(Given information):
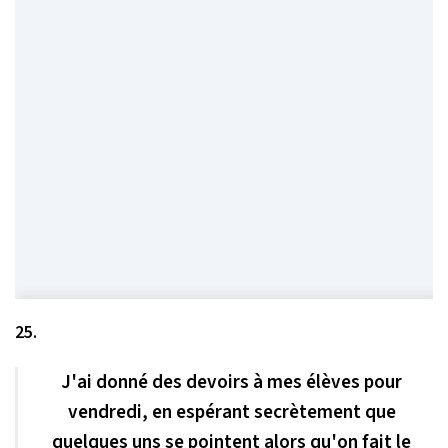
25.
J'ai donné des devoirs à mes élèves pour
vendredi, en espérant secrètement que
quelques uns se pointent alors qu'on fait le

(What is being asked): Every line of the data above should be repeated exactly. Omit the pictures.

(Final answer):
25.
J'ai donné des devoirs à mes élèves pour
vendredi, en espérant secrètement que
quelques uns se pointent alors qu'on fait le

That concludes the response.